A second reason we have been told is that the carriers are not sure to whom the payment should be sent.  This too is disingenuous.  They could send it to the party who filed the arbitration, whose contact information the carrier can freely access, or to the medical providers themselves, whose name and address appears on the claim originally sent to the carrier and submitted in the arbitration.   They already paid the QPA to someone—did they just guess at who should receive the QPA payment?   The notion that the carrier would be unable to determine who should receive the payment is ludicrous.

Another reason apparently is that the carriers—not all—failed to devote resources to the large number of arbitrations filed.  Sorry, but large Fortune 500 firms not devoting resources to meet legal obligations should never serve to exonerate those scofflaws.  These are companies such as Blue Cross, United Healthcare, and Aetna, who reap hundreds of billions in profit each year.

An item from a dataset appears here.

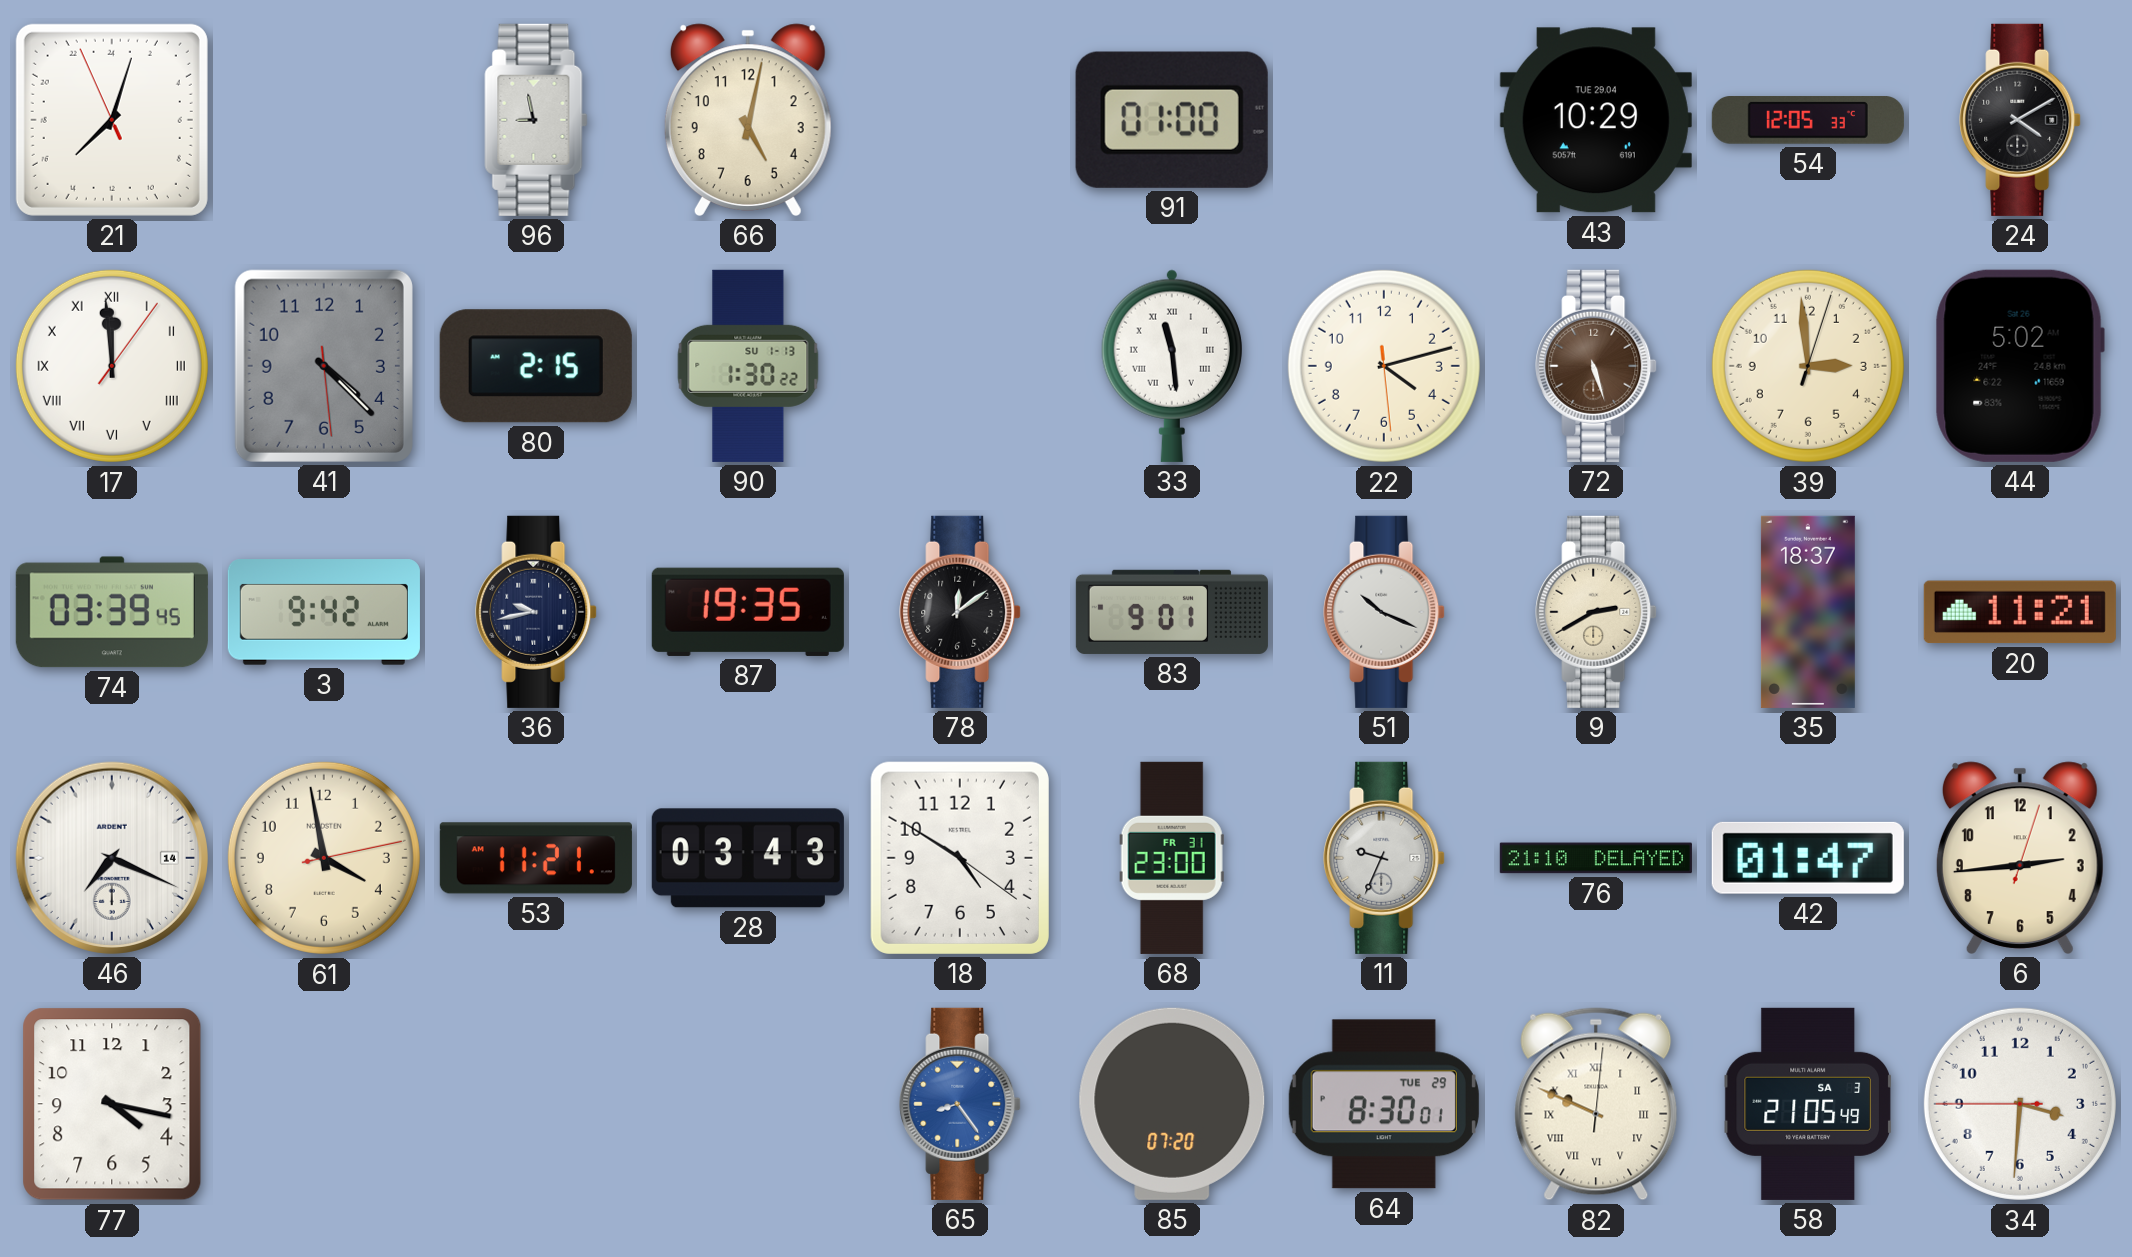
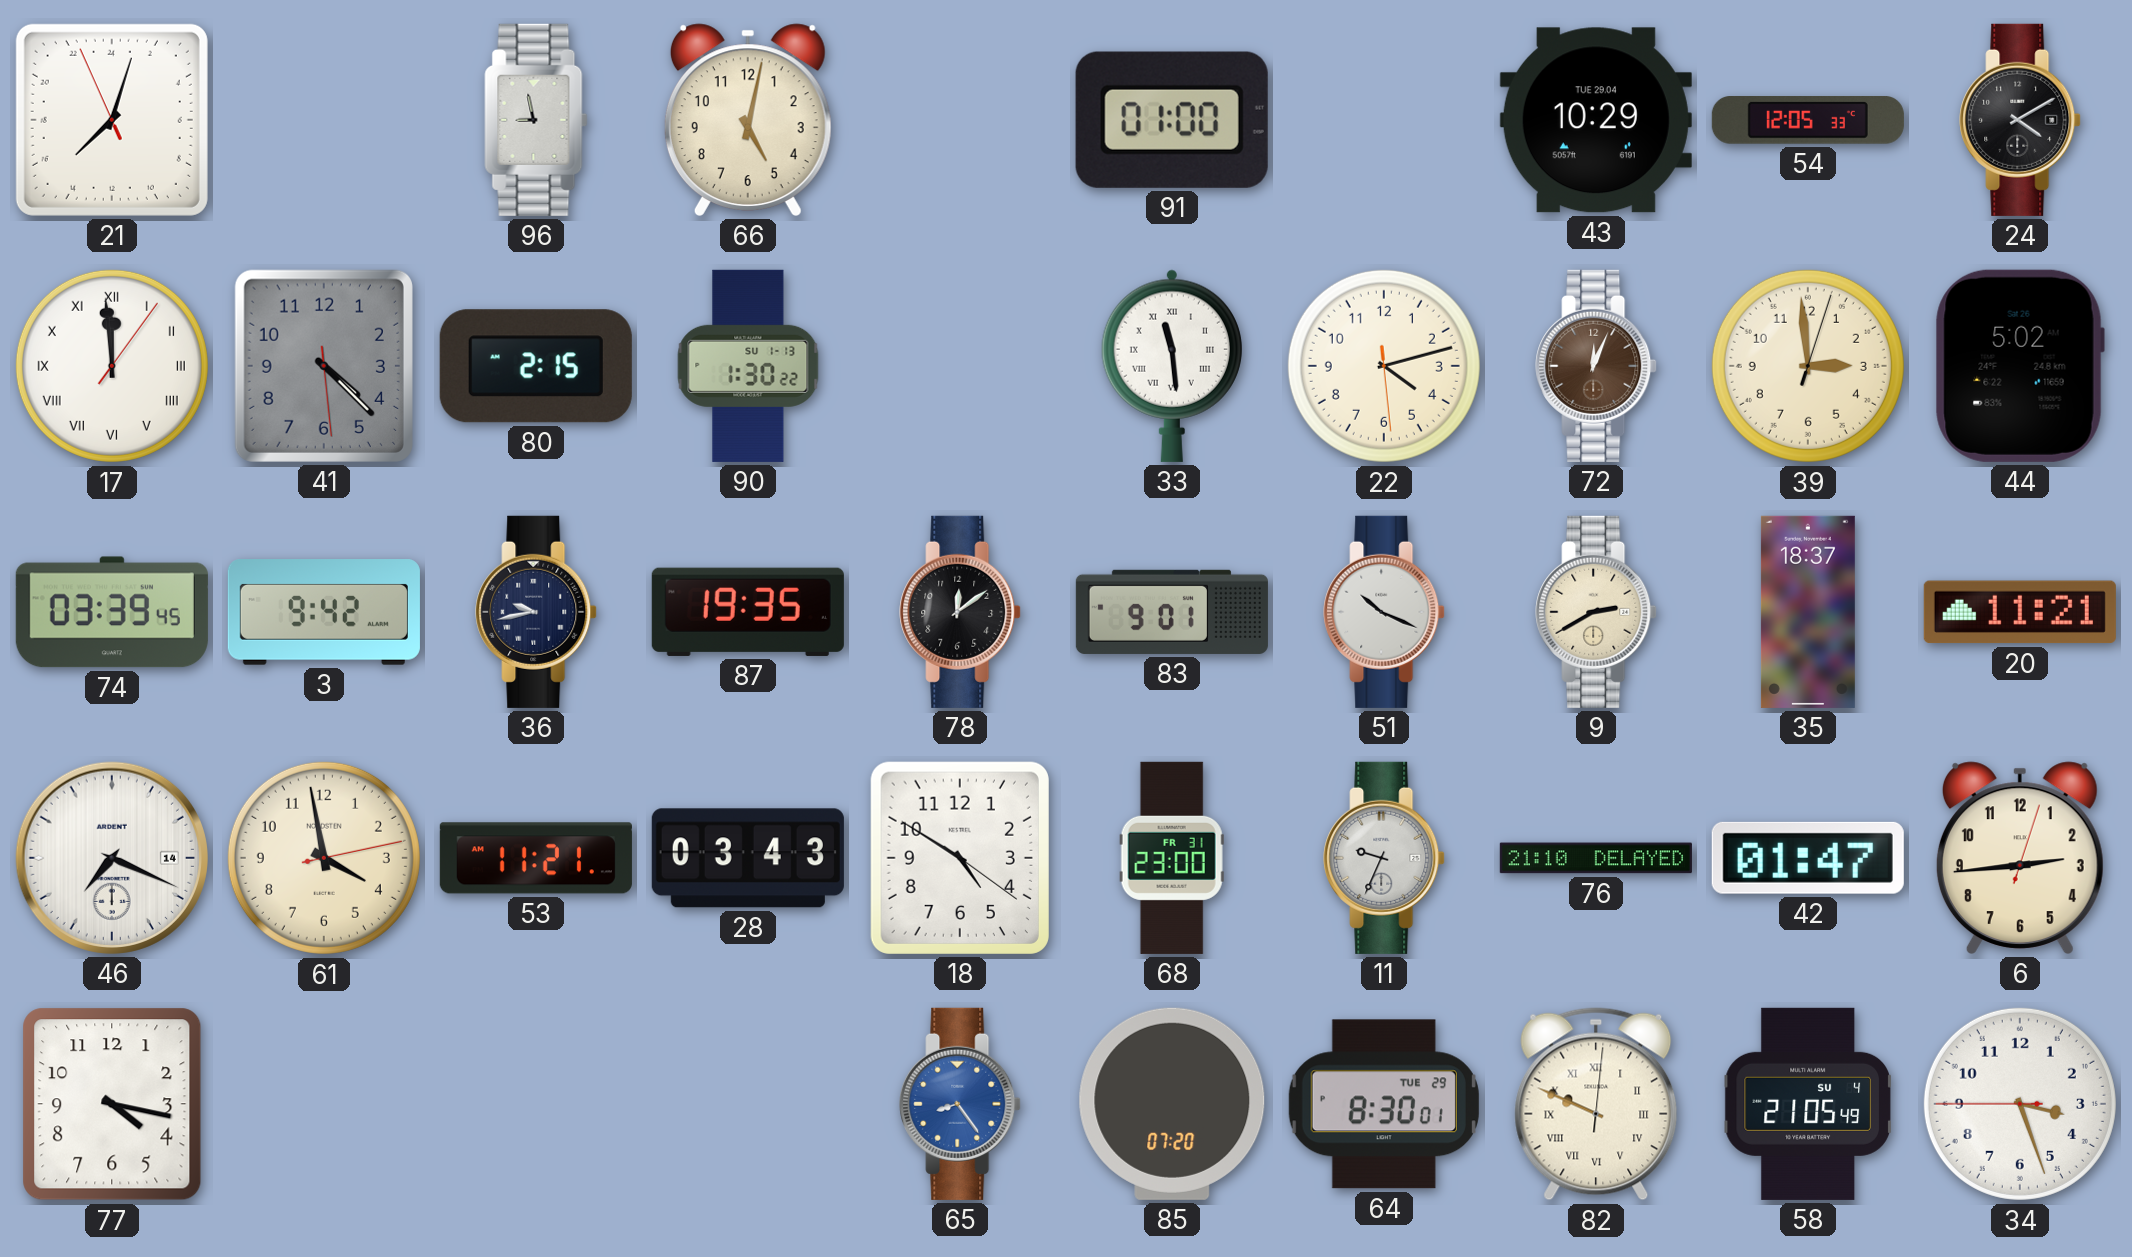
72: 5:27 -> 12:04
58 date: SA 3 -> SU 4
34: 3:30 -> 3:26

The travesty of all this lies in the fact that the carriers received so much in the NSA, given the tight administrative timelines to object to payment and file the arbitration as well as the QPA being the initial payment.  And they were granted the tremendous advantage of delay for the first two years.  But that is not enough apparently.  They now want the benefit of ignoring the 30-day timeline imposed on them, after the medical community has been forced to live with its 30-day requirement since the law’s inception.  Medical claims are dismissed routinely for failure to meet the 30-day timelines related to bringing the arbitration.  Yet, carriers can flaunt with impunity their 30-day requirement.

It should not be permitted now or ever.